** DATASET follows **
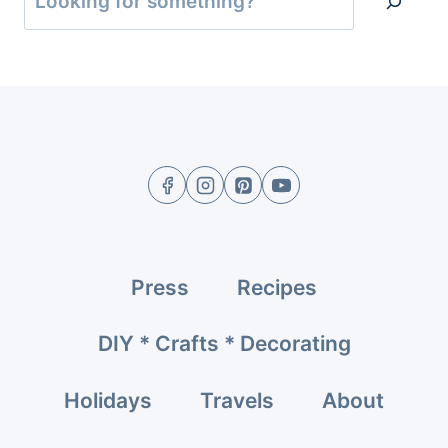
Press
Recipes
DIY * Crafts * Decorating
Holidays
Travels
About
** End of DATASET **
- _WORK REQUIRED_:
Your answer must be an exact copy of the records, with every picture left out.

- _THE COMPLETED TASK_:
Press
Recipes
DIY * Crafts * Decorating
Holidays
Travels
About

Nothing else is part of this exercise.